The only question remaining is, do non-AMD-rebranded MT7921K devices also have a PCI ID of [14c3:0608]? I can find no instance of just a MT7921K entry in the PCI ID database, only for MT7921.
What you mentioned did work, I have functionality with my network card. Thank you. I do want to see this through though. Brand differences have been cropping up and making an issue recently to begin with.
There is nothing left to see through; just waiting until 5.17 is released and then packaged for your distro. If you need wireless before then, either use the runtime commands I gave above, or create the udev rule and modprobe.d files containing the lines mentioned in the askUbuntu post.
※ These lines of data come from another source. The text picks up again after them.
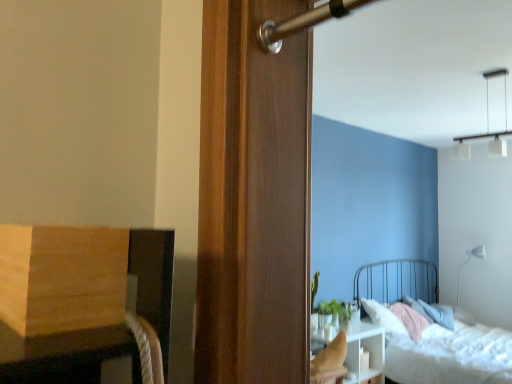 Question: Considering the relative sizes of white matte floor lamp at upper right, the 2th light fixture positioned from the front, and green matte plant at center in the image provided, is white matte floor lamp at upper right, the 2th light fixture positioned from the front, wider than green matte plant at center?

Choices:
 (A) yes
 (B) no

Answer: (B)

Question: Is the depth of white matte floor lamp at upper right, arranged as the 2th light fixture when viewed from the top, greater than that of green matte plant at center?

Choices:
 (A) yes
 (B) no

Answer: (A)

Question: Is white matte floor lamp at upper right, the 2th light fixture positioned from the front, next to green matte plant at center?

Choices:
 (A) no
 (B) yes

Answer: (A)

Question: From a real-world perspective, does white matte floor lamp at upper right, arranged as the 2th light fixture when viewed from the top, stand above green matte plant at center?

Choices:
 (A) yes
 (B) no

Answer: (A)

Question: From the image's perspective, would you say white matte floor lamp at upper right, the 1th light fixture when ordered from right to left, is positioned over green matte plant at center?

Choices:
 (A) yes
 (B) no

Answer: (B)

Question: Is white textured bed at lower right inside or outside of white matte floor lamp at upper right, which is counted as the 2th light fixture, starting from the left?

Choices:
 (A) outside
 (B) inside

Answer: (A)

Question: Is white textured bed at lower right in front of or behind white matte floor lamp at upper right, the first light fixture when ordered from back to front, in the image?

Choices:
 (A) front
 (B) behind

Answer: (A)

Question: Is white textured bed at lower right to the left or to the right of white matte floor lamp at upper right, which is counted as the 2th light fixture, starting from the left, in the image?

Choices:
 (A) left
 (B) right

Answer: (A)

Question: From the image's perspective, is white textured bed at lower right located above or below white matte floor lamp at upper right, the first light fixture when ordered from bottom to top?

Choices:
 (A) above
 (B) below

Answer: (B)

Question: Considering the positions of white matte floor lamp at upper right, the first light fixture when ordered from bottom to top, and white textured bed at lower right in the image, is white matte floor lamp at upper right, the first light fixture when ordered from bottom to top, taller or shorter than white textured bed at lower right?

Choices:
 (A) tall
 (B) short

Answer: (B)

Question: Visually, is white matte floor lamp at upper right, which is counted as the 2th light fixture, starting from the left, positioned to the left or to the right of white textured bed at lower right?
When I looked at Phoronix for 5.17 changes, I found the following comment, so it looks like an AMD RZ616 component is similarly having issues being recognised, and probably corresponds to the PCI ID [14c3:0616] entry in the kernel patch,
An additional gripe I have during my research, is that the Linux kernel.org. Patchwork system has a broken “patch series” link when looking at seemingly the same patch via the linux-wireless project URL rather than the linux-mediatek URL:
Note how in the first link there is no mention of the patch being approved, but the patch series link does actually work, whereas in the second (linux-wireless URL) link, the patch series link is not working, but at least we see that the patch is approved and assigned to Felix Fietkau (nbd, or nbd168 on GitHub).
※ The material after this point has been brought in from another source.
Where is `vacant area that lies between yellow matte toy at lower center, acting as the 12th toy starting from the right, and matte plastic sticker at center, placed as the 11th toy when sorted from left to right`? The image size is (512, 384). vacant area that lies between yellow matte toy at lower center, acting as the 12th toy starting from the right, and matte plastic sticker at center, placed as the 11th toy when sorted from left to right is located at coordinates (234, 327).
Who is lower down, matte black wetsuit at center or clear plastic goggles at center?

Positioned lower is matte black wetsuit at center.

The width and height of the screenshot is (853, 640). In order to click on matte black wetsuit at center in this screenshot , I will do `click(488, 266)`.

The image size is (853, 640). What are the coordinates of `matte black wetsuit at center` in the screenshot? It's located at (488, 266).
In May, the CEO of Ayaneo, which is making a handheld gaming device based on the AMD Ryzen 5 4500U APU, blew the RZ608’s cover. CEO Arthur Zhang stated “[t]he RZ608 announced today has never been revealed on the Internet, so many of you don’t believe it.”
I wonder if this was partly the problem, if AMD or MediaTek was overly aggressive in keeping these rebranded devices under wraps, and therefore their PCI IDs did not make it into the Linix kernel drivers in time.